# PowerPivot Load on Startup Anomolies



## JNM (Oct 10, 2013)

Hello all,

I've made some observations on how PP loads and am wondering if others are seeing the same issue.  We are using Excel 2010.   PP does not always load on startup for some of our users.  Here the the situations of when it does and doesn't.

Open Excel, go to Options/Add-Ins/Com Add-ins/check the PP checkbox, click OK - PP starts.
Close Excel, reopen, PP loads - repeat - works every time.
Close Excel, go to any Excel file - local or network share - xls, xlw, doesn't matter location or type - and click on the file, Excel opens, PP does not load.
Close the file, close Excel, Open Excel, go to Options/Add-Ins/Com Add-ins/check the PP checkbox, click OK - PP starts.
Now, either open a file using the open icon, or navigate to any of the same files and PP stays loaded.
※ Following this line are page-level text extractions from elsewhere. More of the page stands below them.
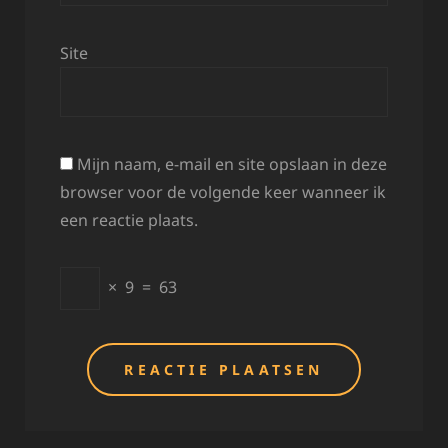
Site
Mijn naam, e-mail en site opslaan in deze
browser voor de volgende keer wanneer ik
een reactie plaats.
×
9
=
63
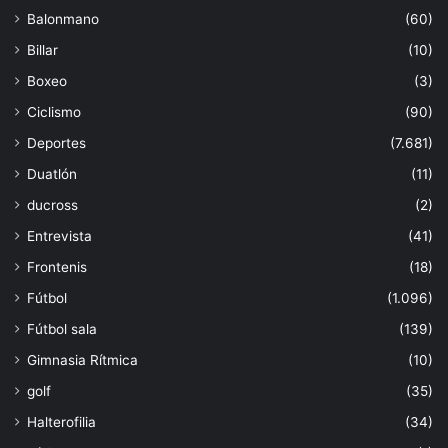
Balonmano
(60)
Billar
(10)
Boxeo
(3)
Ciclismo
(90)
Deportes
(7.681)
Duatlón
(11)
ducross
(2)
Entrevista
(41)
Frontenis
(18)
Fútbol
(1.096)
Fútbol sala
(139)
Gimnasia Rítmica
(10)
golf
(35)
Halterofilia
(34)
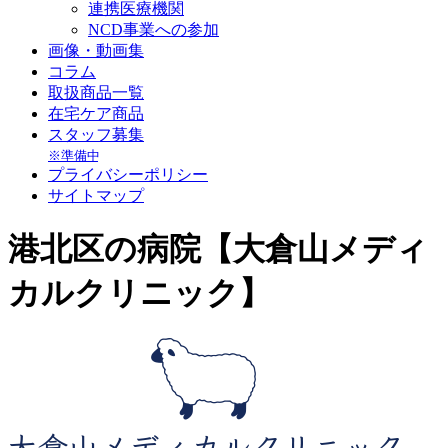
連携医療機関
NCD事業への参加
画像・動画集
コラム
取扱商品一覧
在宅ケア商品
スタッフ募集
※準備中
プライバシーポリシー
サイトマップ
港北区の病院【大倉山メディ
カルクリニック】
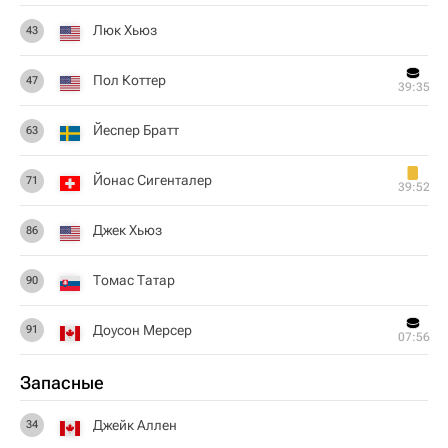
Люк Хьюз
43
Пол Коттер
47
39:35
Йеспер Братт
63
Йонас Сигенталер
71
39:52
Джек Хьюз
86
Томас Татар
90
Доусон Мерсер
91
07:56
Запасные
Джейк Аллен
34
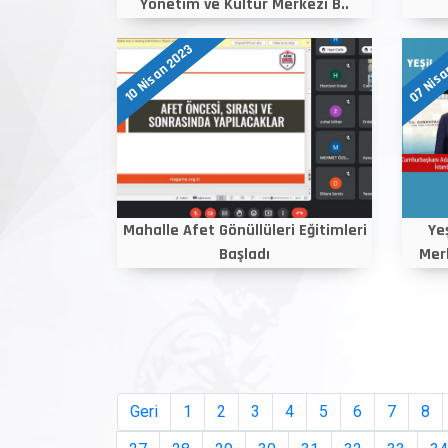
Yönetim ve Kültür Merkezi B..
07 Nisa
10 Nisan 2023
Mahalle Afet Gönüllüleri Eğitimleri
Ye
Başladı
Merk
Geri
1
2
3
4
5
6
7
8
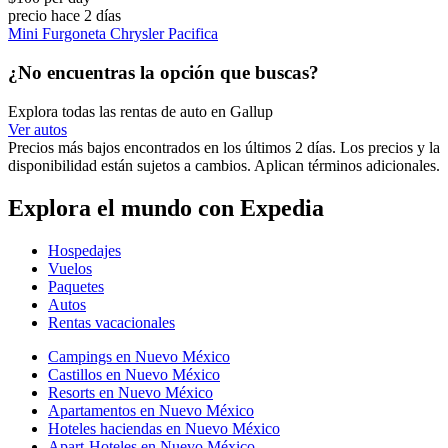
precio hace 2 días
Mini Furgoneta Chrysler Pacifica
¿No encuentras la opción que buscas?
Explora todas las rentas de auto en Gallup
Ver autos
Precios más bajos encontrados en los últimos 2 días. Los precios y la
disponibilidad están sujetos a cambios. Aplican términos adicionales.
Explora el mundo con Expedia
Hospedajes
Vuelos
Paquetes
Autos
Rentas vacacionales
Campings en Nuevo México
Castillos en Nuevo México
Resorts en Nuevo México
Apartamentos en Nuevo México
Hoteles haciendas en Nuevo México
Apart-Hoteles en Nuevo México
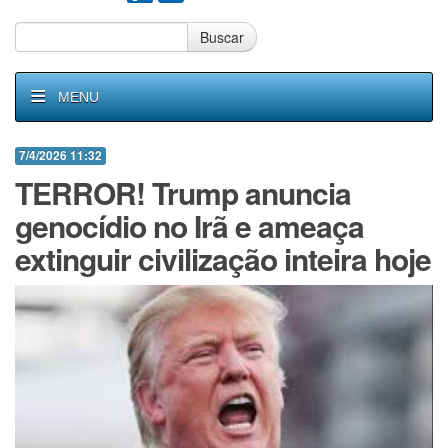
Buscar
MENU
7/4/2026 11:32
TERROR! Trump anuncia
genocídio no Irã e ameaça
extinguir civilização inteira hoje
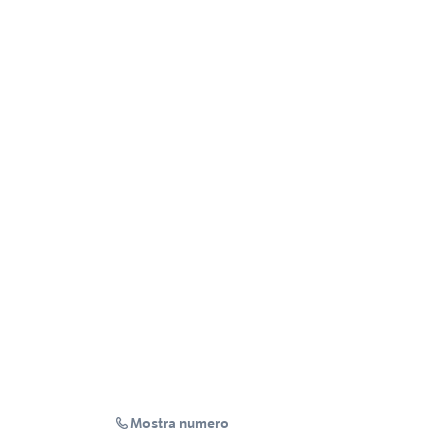
Mostra numero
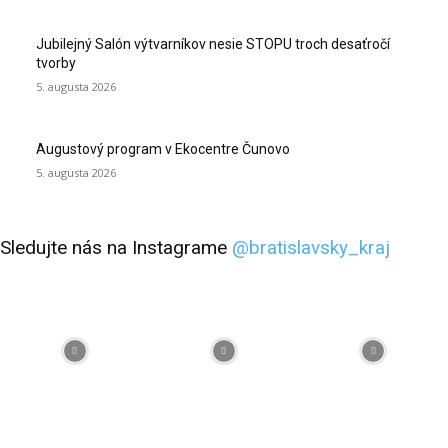
Jubilejný Salón výtvarníkov nesie STOPU troch desaťročí
tvorby
5. augusta 2026
Augustový program v Ekocentre Čunovo
5. augusta 2026
Sledujte nás na Instagrame
@bratislavsky_kraj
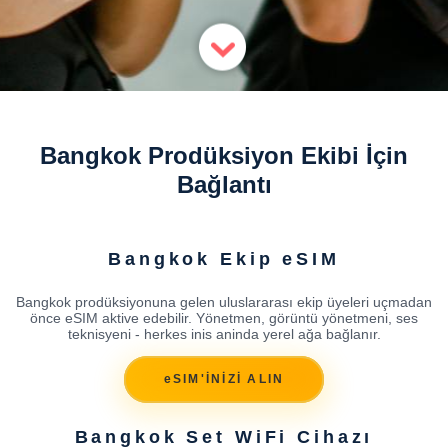
Bangkok Prodüksiyon Ekibi İçin
Bağlantı
Bangkok Ekip eSIM
Bangkok prodüksiyonuna gelen uluslararası ekip üyeleri uçmadan
önce eSIM aktive edebilir. Yönetmen, görüntü yönetmeni, ses
teknisyeni - herkes inis aninda yerel ağa bağlanır.
eSIM'İNİZİ ALIN
Bangkok Set WiFi Cihazı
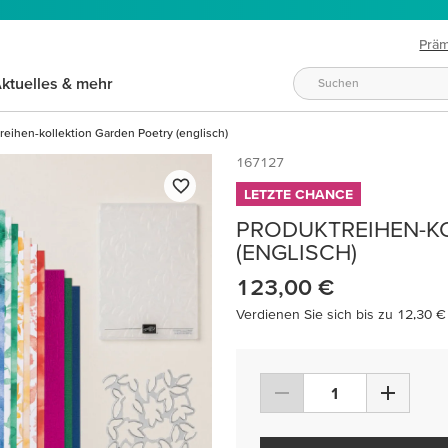
Prä
ktuelles & mehr
reihen-kollektion Garden Poetry (englisch)
167127
LETZTE CHANCE
PRODUKTREIHEN-K
(ENGLISCH)
123,00 €
Verdienen Sie sich bis zu 12,30 €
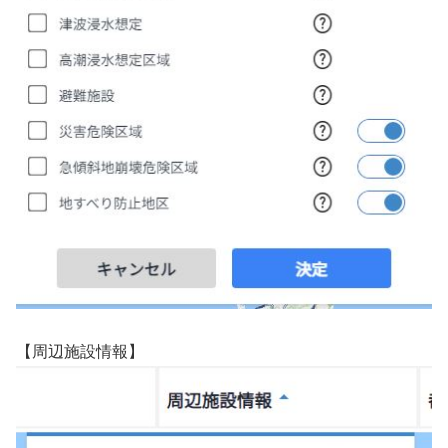
【周辺施設情報】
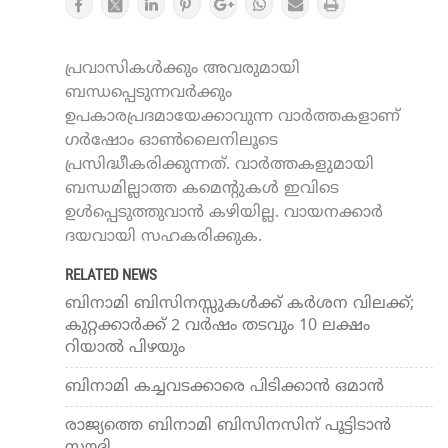
പ്രവാസികൾക്കും അവരുമായി
ബന്ധപ്പെടുന്നവർക്കും
ഉപകാരപ്രദമായേക്കാവുന്ന വാർത്തകളാണ്
ഗർഷോം ഓൺലൈനിലൂടെ
പ്രസിദ്ധീകരിക്കുന്നത്. വാർത്തകളുമായി
ബന്ധമില്ലാത്ത കമെന്റുകൾ ഇവിടെ
ഉൾപ്പെടുത്തുവാൻ കഴിയില്ല. വായനക്കാർ
ദയവായി സഹകരിക്കുക.
RELATED NEWS
ബിനാമി ബിസിനസ്സുകള്‍ക്ക് കര്‍ശന വിലക്ക്;
കുറ്റക്കാര്‍ക്ക് 2 വര്‍ഷം തടവും 10 ലക്ഷം
റിയാല്‍ പിഴയും
ബിനാമി കച്ചവടക്കാരെ പിടിക്കാന്‍ ഒമാന്‍
രാജ്യത്തെ ബിനാമി ബിസിനസിന് പൂട്ടിടാന്‍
Thus, selecting an Excel file to open before opening Excel - PP does not to load and stays unloaded until reactivated.

I've tried this on different PCs - some folks PP loads every time, some folks it works like above.  No errors, nothing in event viewer.

Any ideas on how to get PP to load every time on all PCs? - all running Win7 sp1 64-bit, Office 2010 Pro

Thanks,

JNM


----------



## Jerry Sullivan (Oct 10, 2013)

Hi JNM,

Based on Rob Collie's comments in this post, the problem appears to be related to having files in the user's \XLSTART folder such as Personal.xlsb.
http://www.mrexcel.com/forum/powerp...-powerpivot-add-excel-2010-a.html#post3535116

If that's correct, your users that don't seem to have that problem might be those with no files in their \XLSTART folder.

It's surprising that PP would have this glitch, since it's not uncommon to have files in \XLSTART, but that appears to be the pattern.

One workaround would be to move code from Personal.xlsb to an .xlam add-in file. Kind of a pain if you manage a lot of users, but I can't think of a better way if you don't want to have to reinstall PP all the time.

Edit: Wanted to add a note that just pasting code from Personal.xlsb to an .xlam add-in won't give the same functionality for all features. 
For example, the Subs will not be listed in the Macro list and will need to triggered from the QAT or buttons.


----------



## RoryA (Oct 11, 2013)

If you're getting that behaviour on the same machines (ie works if excel is already open, but not if it isn't) then it could also be that there's something wrong with the file associations. Either they're not using DDE or there's a startup switch throwing a spanner in the works.

If it is the startup file issue, you might also try creating another add-in that tests for PP being installed and then loads it if necessary.


----------



## JNM (Oct 11, 2013)

Thanks Jerry,

I do use macros and personal.xlsb was there.  Moved it to my desktop.  Tested and PP stayed.   

I need my macros   I do have buttons set up to run the macros but, of course, by moving the file, clicking one throws an error.  Will move the file back until such time I learn about .xlam - will Google it and get it figured out.  If you have a link or two to share...

Thanks again.

JNM


----------



## KegNot (May 24, 2016)

Make Personal.XLSB visible in Excel. That will fix the PowerPivot issue and keep the macros as you want them. The only drawback is that Personal.XLSB is visible all the time...


----------